I know I haven't posted on here in awhile. I have been busy, stressed out, and depressed at times. I didn't want to let my emotions get the best of me and post something I would regret. I don't want to hurt the pending investigation against my ex-husband. When the case is resolved I will be sharing with everyone. For now I can say that last month, after my lawyer asked him if he would be willing to give up his rights to the children, and allow my husband to adopt the boys. It took him all of 5 minutes to speak with his lawyer, and agreed. Don't get me wrong, my husband, the boys, and I are all thrilled about this decision. What parent actually only needs 5 minutes to decide to give up rights to their children?! I know, personally I would fight tooth and nail for the boys. I would never roll over, and give up my rights. (Unless, you are a guilty party? Possibly?)
All of that being said, we have started the adoption process, and can't wait for the boys to have a father that would do anything for them. My husband has been in our lives for the past 3 years, and has done very well becoming an instant dad. Has has no biological children, but he is a natural. The boys get so excited when they know he will be coming home from work, and when he gets home, mom is set aside. I feel a little jealous, but I do enjoy watching them bond and interact with one another. They never had that before, my ex-husband would see them twice a year usually. Three times if they were lucky, and that's not enough for any child especially boys. In about 45-60 days, pending everything goes as planned, and the courts make the time for us, the boys will officially have a father that will never let them down or ignore them. I'm so ready for our happy ending, we all deserve it!
The search continues
My search continues, for a full time job that is. Right now I work as a substitute cook in the district where the boys attend. I love doing the job because I know I am helping to make an impact on the children's lives. Insuring the children get at least one healthy meal a day gives you a good feeling inside. There's one problem, only subbing means sometimes I work, and some times I don't. That is frustrating, and I can't figure out why it is so hard to get a job. I apply every week to several jobs, and I get nothing. I do understand I make it hard for myself because I am a little picky on the hours I can work, but there has to be something out there for me. I have a background in management, banking, and many years of customer service. I can kind of understand why I can't get a banking position, my credit isn't the best since my divorce. I wish I could at least be given a chance to prove myself. I can manage my money, and i can teach others how to do the same.

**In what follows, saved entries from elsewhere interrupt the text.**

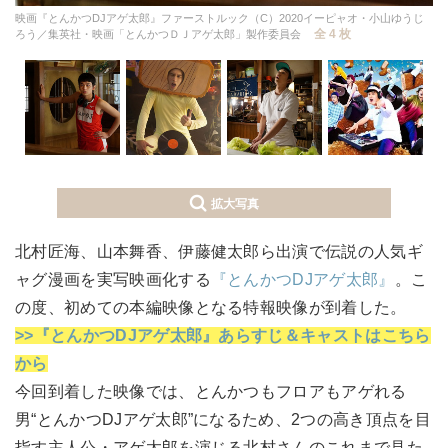
映画『とんかつDJアゲ太郎』ファーストルック（C）2020イーピャオ・小山ゆうじ
全 4 枚
ろう／集英社・映画「とんかつＤＪアゲ太郎」製作委員会
拡大写真
北村匠海、山本舞香、伊藤健太郎ら出演で伝説の人気ギ
ャグ漫画を実写映画化する
『とんかつDJアゲ太郎』
。こ
の度、初めての本編映像となる特報映像が到着した。
>>『とんかつDJアゲ太郎』あらすじ＆キャストはこちら
から
今回到着した映像では、とんかつもフロアもアゲれる
男“とんかつDJアゲ太郎”になるため、2つの高き頂点を目
指す主人公・アゲ太郎を演じる北村さんのこれまで見た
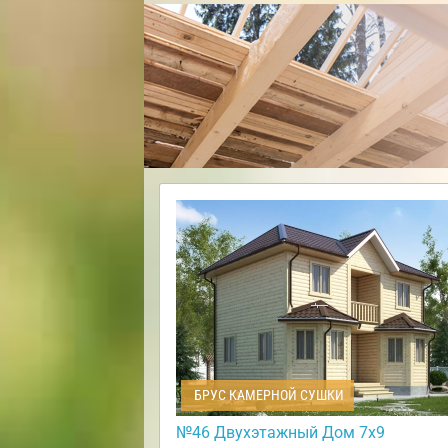
БРУС КАМЕРНОЙ СУШКИ
№46 Двухэтажный Дом 7х9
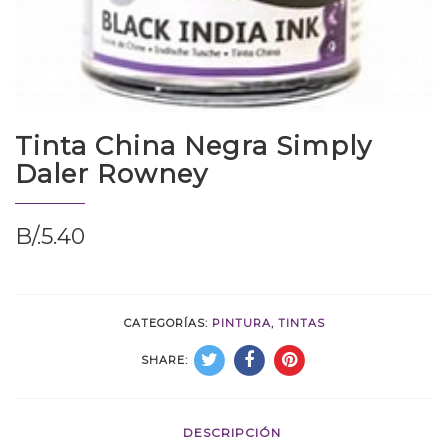
Tinta China Negra Simply
Daler Rowney
B/.
5.40
CATEGORÍAS:
PINTURA
,
TINTAS
SHARE:
DESCRIPCIÓN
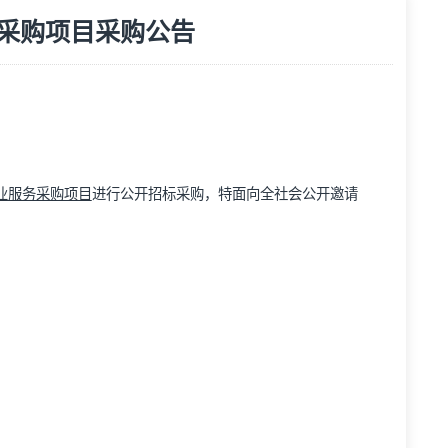
年物业服务采购项目采购公告
览次数：
211
次
服务采购项目
025年-2026年物业服务采购项目
进行公开招标采购，特面向全社会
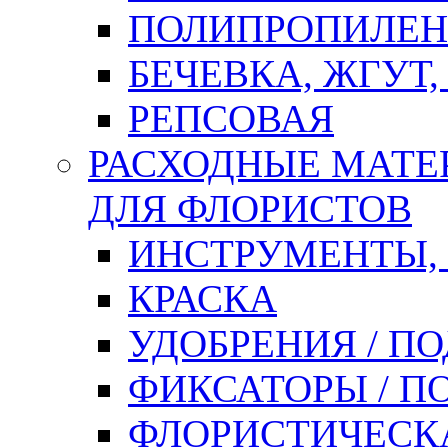
ПОЛИПРОПИЛЕН
БЕЧЕВКА, ЖГУТ,
РЕПСОВАЯ
РАСХОДНЫЕ МАТЕ
ДЛЯ ФЛОРИСТОВ
ИНСТРУМЕНТЫ,
КРАСКА
УДОБРЕНИЯ / П
ФИКСАТОРЫ / 
ФЛОРИСТИЧЕСК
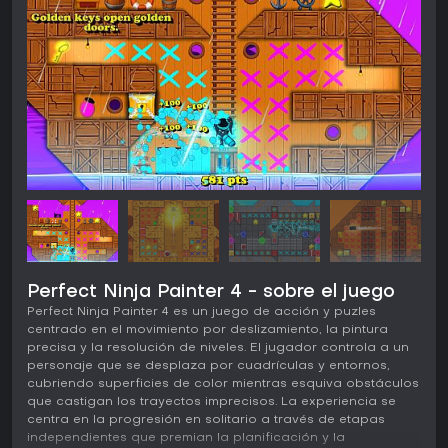
Perfect Ninja Painter 4 - sobre el juego
Perfect Ninja Painter 4 es un juego de acción y puzles
centrado en el movimiento por deslizamiento, la pintura
precisa y la resolución de niveles. El jugador controla a un
personaje que se desplaza por cuadrículas y entornos,
cubriendo superficies de color mientras esquiva obstáculos
que castigan los trayectos imprecisos. La experiencia se
centra en la progresión en solitario a través de etapas
independientes que premian la planificación y la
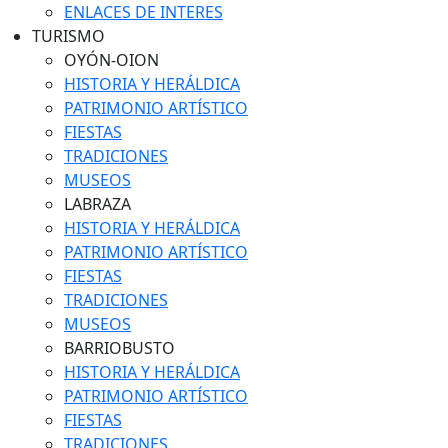
ENLACES DE INTERES
TURISMO
OYÓN-OION
HISTORIA Y HERÁLDICA
PATRIMONIO ARTÍSTICO
FIESTAS
TRADICIONES
MUSEOS
LABRAZA
HISTORIA Y HERÁLDICA
PATRIMONIO ARTÍSTICO
FIESTAS
TRADICIONES
MUSEOS
BARRIOBUSTO
HISTORIA Y HERÁLDICA
PATRIMONIO ARTÍSTICO
FIESTAS
TRADICIONES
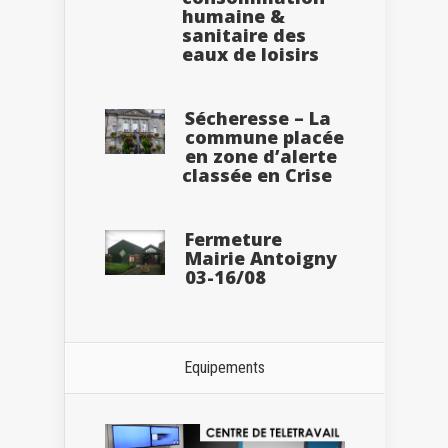
humaine &
sanitaire des
eaux de loisirs
Sécheresse – La
commune placée
en zone d’alerte
classée en Crise
Fermeture
Mairie Antoigny
03-16/08
Equipements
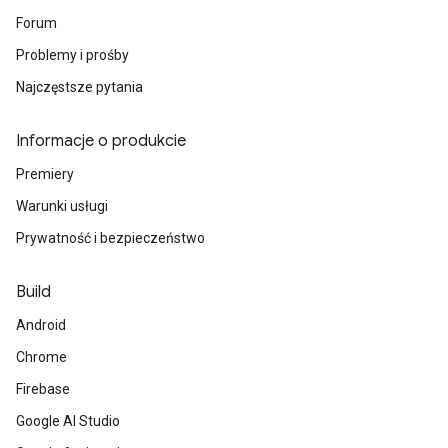
Forum
Problemy i prośby
Najczęstsze pytania
Informacje o produkcie
Premiery
Warunki usługi
Prywatność i bezpieczeństwo
Build
Android
Chrome
Firebase
Google AI Studio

I have tried the work at home online job searches as well, but most seem like scams or jobs that require a degree. I am a hard working and fast learner. I never imagined this would be so hard for me. I have held jobs since I was 16, and never before had a problem getting a job. I have always worked my way up in the companies to a supervisor or manager of some sort. I just need to be given the right opportunity and a chance. Hopefully I will soon be telling everyone I have a wonderful job that fulfills my career needs.